What is needed:
Excluding pictures, give the entries again exactly as they appear.

:: Records

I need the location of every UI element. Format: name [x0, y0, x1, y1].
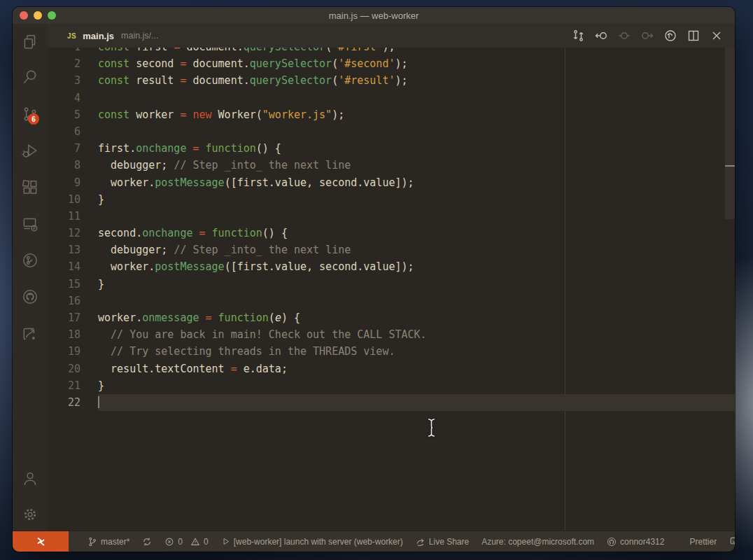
code-text	[98, 123, 735, 140]
code-text	[98, 208, 735, 225]
close-editor-icon[interactable]	[710, 29, 724, 43]
line-number[interactable]: 1	[48, 48, 80, 55]
code-text: }	[98, 191, 735, 208]
launch-config-status[interactable]: [web-worker] launch with server (web-wor…	[215, 531, 409, 552]
search-icon	[21, 68, 39, 86]
code-line-5[interactable]: 5const worker = new Worker("worker.js");	[48, 106, 735, 123]
code-text	[98, 394, 735, 411]
feedback-status[interactable]	[723, 531, 735, 552]
step-forward-circle-icon[interactable]	[640, 29, 654, 43]
line-number[interactable]: 4	[48, 90, 80, 106]
close-window-button[interactable]	[20, 11, 28, 20]
code-line-9[interactable]: 9 worker.postMessage([first.value, secon…	[48, 174, 735, 191]
sidebar-item-search[interactable]	[21, 68, 39, 86]
code-text: debugger; // Step _into_ the next line	[98, 157, 735, 174]
line-number[interactable]: 5	[48, 106, 80, 123]
code-line-2[interactable]: 2const second = document.querySelector('…	[48, 55, 735, 72]
line-number[interactable]: 12	[48, 225, 80, 241]
azure-account-status[interactable]: Azure: copeet@microsoft.com	[475, 531, 600, 552]
code-line-12[interactable]: 12second.onchange = function() {	[48, 225, 735, 241]
code-line-20[interactable]: 20 result.textContent = e.data;	[48, 360, 735, 377]
feedback-icon	[729, 536, 735, 547]
code-line-11[interactable]: 11	[48, 208, 735, 225]
step-paused-circle-icon[interactable]	[617, 29, 631, 43]
scm-badge: 6	[28, 113, 39, 125]
tab-bar: JS main.js main.js/...	[48, 24, 735, 48]
remote-indicator-icon	[35, 536, 47, 547]
vscode-window: main.js — web-worker 6	[13, 7, 735, 552]
git-branch-status[interactable]: master*	[81, 531, 136, 552]
line-number[interactable]: 14	[48, 258, 80, 275]
sync-icon	[142, 537, 152, 547]
line-number[interactable]: 11	[48, 208, 80, 225]
line-number[interactable]: 16	[48, 293, 80, 309]
sidebar-item-accounts[interactable]	[21, 470, 39, 488]
code-line-18[interactable]: 18 // You are back in main! Check out th…	[48, 326, 735, 343]
problems-status[interactable]: 0 0	[158, 531, 214, 552]
code-line-1[interactable]: 1const first = document.querySelector('#…	[48, 48, 735, 55]
run-circle-icon[interactable]	[663, 29, 677, 43]
zoom-window-button[interactable]	[48, 11, 56, 20]
line-number[interactable]: 10	[48, 191, 80, 208]
code-line-7[interactable]: 7first.onchange = function() {	[48, 140, 735, 157]
remote-indicator[interactable]	[13, 531, 69, 552]
step-back-circle-icon[interactable]	[594, 29, 608, 43]
code-line-6[interactable]: 6	[48, 123, 735, 140]
code-line-21[interactable]: 21}	[48, 377, 735, 394]
line-number[interactable]: 6	[48, 123, 80, 140]
line-number[interactable]: 7	[48, 140, 80, 157]
line-number[interactable]: 3	[48, 72, 80, 89]
misc-extension-icon	[21, 325, 39, 343]
line-number[interactable]: 15	[48, 276, 80, 293]
code-line-14[interactable]: 14 worker.postMessage([first.value, seco…	[48, 258, 735, 275]
code-line-8[interactable]: 8 debugger; // Step _into_ the next line	[48, 157, 735, 174]
code-line-19[interactable]: 19 // Try selecting threads in the THREA…	[48, 343, 735, 360]
sidebar-item-extensions[interactable]	[21, 178, 39, 197]
editor-scrollbar[interactable]	[725, 48, 735, 531]
line-number[interactable]: 17	[48, 309, 80, 326]
code-line-17[interactable]: 17worker.onmessage = function(e) {	[48, 309, 735, 326]
code-text: worker.postMessage([first.value, second.…	[98, 258, 735, 275]
compare-changes-icon[interactable]	[571, 29, 585, 43]
scrollbar-slider[interactable]	[725, 48, 735, 219]
window-controls	[13, 11, 56, 20]
line-number[interactable]: 13	[48, 241, 80, 258]
tab-main-js[interactable]: JS main.js	[48, 24, 114, 48]
sidebar-item-misc-extension[interactable]	[21, 325, 39, 343]
sidebar-item-remote-explorer[interactable]	[21, 215, 39, 233]
sidebar-item-github[interactable]	[21, 288, 39, 306]
line-number[interactable]: 8	[48, 157, 80, 174]
line-number[interactable]: 2	[48, 55, 80, 72]
sidebar-item-settings[interactable]	[21, 505, 39, 524]
code-editor[interactable]: 1const first = document.querySelector('#…	[48, 48, 735, 531]
minimize-window-button[interactable]	[34, 11, 42, 20]
line-number[interactable]: 20	[48, 360, 80, 377]
code-line-4[interactable]: 4	[48, 90, 735, 106]
code-line-16[interactable]: 16	[48, 293, 735, 309]
code-text: debugger; // Step _into_ the next line	[98, 241, 735, 258]
sidebar-item-explorer[interactable]	[21, 33, 39, 51]
code-line-10[interactable]: 10}	[48, 191, 735, 208]
split-editor-icon[interactable]	[687, 29, 701, 43]
line-number[interactable]: 19	[48, 343, 80, 360]
line-number[interactable]: 22	[48, 394, 80, 411]
code-line-3[interactable]: 3const result = document.querySelector('…	[48, 72, 735, 89]
breadcrumb[interactable]: main.js/...	[121, 31, 159, 41]
live-share-status[interactable]: Live Share	[409, 531, 475, 552]
code-line-22[interactable]: 22	[48, 394, 735, 411]
line-number[interactable]: 9	[48, 174, 80, 191]
github-account-status[interactable]: connor4312	[600, 531, 670, 552]
code-line-13[interactable]: 13 debugger; // Step _into_ the next lin…	[48, 241, 735, 258]
code-text: worker.onmessage = function(e) {	[98, 309, 735, 326]
sidebar-item-run-debug[interactable]	[21, 141, 39, 160]
live-share-icon	[416, 537, 425, 547]
prettier-status[interactable]: Prettier	[683, 531, 723, 552]
line-number[interactable]: 21	[48, 377, 80, 394]
line-number[interactable]: 18	[48, 326, 80, 343]
remote-explorer-icon	[21, 215, 39, 233]
code-text: first.onchange = function() {	[98, 140, 735, 157]
sidebar-item-gitlens[interactable]	[21, 251, 39, 270]
code-line-15[interactable]: 15}	[48, 276, 735, 293]
title-bar[interactable]: main.js — web-worker	[13, 7, 735, 24]
sync-status[interactable]	[136, 531, 158, 552]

::::

Reply:
I need the location of every UI element. Format: name [x0, y0, x1, y1].
code-text	[98, 123, 735, 140]
code-text	[98, 208, 735, 225]
close-editor-icon[interactable]	[710, 29, 724, 43]
line-number[interactable]: 1	[48, 48, 80, 55]
code-text: }	[98, 191, 735, 208]
launch-config-status[interactable]: [web-worker] launch with server (web-wor…	[215, 531, 409, 552]
search-icon	[21, 68, 39, 86]
code-line-5[interactable]: 5const worker = new Worker("worker.js");	[48, 106, 735, 123]
code-text	[98, 394, 735, 411]
feedback-status[interactable]	[723, 531, 735, 552]
step-forward-circle-icon[interactable]	[640, 29, 654, 43]
line-number[interactable]: 4	[48, 90, 80, 106]
close-window-button[interactable]	[20, 11, 28, 20]
code-line-9[interactable]: 9 worker.postMessage([first.value, secon…	[48, 174, 735, 191]
sidebar-item-search[interactable]	[21, 68, 39, 86]
code-text: debugger; // Step _into_ the next line	[98, 157, 735, 174]
line-number[interactable]: 5	[48, 106, 80, 123]
code-line-2[interactable]: 2const second = document.querySelector('…	[48, 55, 735, 72]
line-number[interactable]: 12	[48, 225, 80, 241]
azure-account-status[interactable]: Azure: copeet@microsoft.com	[475, 531, 600, 552]
code-line-12[interactable]: 12second.onchange = function() {	[48, 225, 735, 241]
code-line-20[interactable]: 20 result.textContent = e.data;	[48, 360, 735, 377]
feedback-icon	[729, 536, 735, 547]
code-line-11[interactable]: 11	[48, 208, 735, 225]
step-paused-circle-icon[interactable]	[617, 29, 631, 43]
scm-badge: 6	[28, 113, 39, 125]
tab-bar: JS main.js main.js/...	[48, 24, 735, 48]
remote-indicator-icon	[35, 536, 47, 547]
vscode-window: main.js — web-worker 6	[13, 7, 735, 552]
git-branch-status[interactable]: master*	[81, 531, 136, 552]
line-number[interactable]: 14	[48, 258, 80, 275]
sync-icon	[142, 537, 152, 547]
line-number[interactable]: 11	[48, 208, 80, 225]
line-number[interactable]: 16	[48, 293, 80, 309]
sidebar-item-accounts[interactable]	[21, 470, 39, 488]
code-line-18[interactable]: 18 // You are back in main! Check out th…	[48, 326, 735, 343]
problems-status[interactable]: 0 0	[158, 531, 214, 552]
code-line-1[interactable]: 1const first = document.querySelector('#…	[48, 48, 735, 55]
run-circle-icon[interactable]	[663, 29, 677, 43]
zoom-window-button[interactable]	[48, 11, 56, 20]
line-number[interactable]: 10	[48, 191, 80, 208]
code-line-7[interactable]: 7first.onchange = function() {	[48, 140, 735, 157]
remote-indicator[interactable]	[13, 531, 69, 552]
step-back-circle-icon[interactable]	[594, 29, 608, 43]
code-line-6[interactable]: 6	[48, 123, 735, 140]
code-line-21[interactable]: 21}	[48, 377, 735, 394]
line-number[interactable]: 6	[48, 123, 80, 140]
line-number[interactable]: 7	[48, 140, 80, 157]
line-number[interactable]: 3	[48, 72, 80, 89]
misc-extension-icon	[21, 325, 39, 343]
line-number[interactable]: 15	[48, 276, 80, 293]
code-line-14[interactable]: 14 worker.postMessage([first.value, seco…	[48, 258, 735, 275]
code-line-8[interactable]: 8 debugger; // Step _into_ the next line	[48, 157, 735, 174]
code-line-19[interactable]: 19 // Try selecting threads in the THREA…	[48, 343, 735, 360]
sidebar-item-extensions[interactable]	[21, 178, 39, 197]
editor-scrollbar[interactable]	[725, 48, 735, 531]
line-number[interactable]: 17	[48, 309, 80, 326]
code-line-17[interactable]: 17worker.onmessage = function(e) {	[48, 309, 735, 326]
code-text: worker.postMessage([first.value, second.…	[98, 258, 735, 275]
compare-changes-icon[interactable]	[571, 29, 585, 43]
scrollbar-slider[interactable]	[725, 48, 735, 219]
window-controls	[13, 11, 56, 20]
line-number[interactable]: 13	[48, 241, 80, 258]
tab-main-js[interactable]: JS main.js	[48, 24, 114, 48]
sidebar-item-misc-extension[interactable]	[21, 325, 39, 343]
sidebar-item-remote-explorer[interactable]	[21, 215, 39, 233]
sidebar-item-github[interactable]	[21, 288, 39, 306]
line-number[interactable]: 8	[48, 157, 80, 174]
line-number[interactable]: 2	[48, 55, 80, 72]
sidebar-item-settings[interactable]	[21, 505, 39, 524]
code-editor[interactable]: 1const first = document.querySelector('#…	[48, 48, 735, 531]
minimize-window-button[interactable]	[34, 11, 42, 20]
line-number[interactable]: 20	[48, 360, 80, 377]
code-line-4[interactable]: 4	[48, 90, 735, 106]
code-line-16[interactable]: 16	[48, 293, 735, 309]
code-text: debugger; // Step _into_ the next line	[98, 241, 735, 258]
sidebar-item-explorer[interactable]	[21, 33, 39, 51]
code-line-10[interactable]: 10}	[48, 191, 735, 208]
split-editor-icon[interactable]	[687, 29, 701, 43]
line-number[interactable]: 19	[48, 343, 80, 360]
line-number[interactable]: 22	[48, 394, 80, 411]
code-line-3[interactable]: 3const result = document.querySelector('…	[48, 72, 735, 89]
breadcrumb[interactable]: main.js/...	[121, 31, 159, 41]
live-share-status[interactable]: Live Share	[409, 531, 475, 552]
code-line-22[interactable]: 22	[48, 394, 735, 411]
line-number[interactable]: 9	[48, 174, 80, 191]
github-account-status[interactable]: connor4312	[600, 531, 670, 552]
code-line-13[interactable]: 13 debugger; // Step _into_ the next lin…	[48, 241, 735, 258]
code-text: worker.onmessage = function(e) {	[98, 309, 735, 326]
sidebar-item-run-debug[interactable]	[21, 141, 39, 160]
live-share-icon	[416, 537, 425, 547]
prettier-status[interactable]: Prettier	[683, 531, 723, 552]
line-number[interactable]: 21	[48, 377, 80, 394]
line-number[interactable]: 18	[48, 326, 80, 343]
remote-explorer-icon	[21, 215, 39, 233]
code-text: first.onchange = function() {	[98, 140, 735, 157]
sidebar-item-gitlens[interactable]	[21, 251, 39, 270]
code-line-15[interactable]: 15}	[48, 276, 735, 293]
title-bar[interactable]: main.js — web-worker	[13, 7, 735, 24]
sync-status[interactable]	[136, 531, 158, 552]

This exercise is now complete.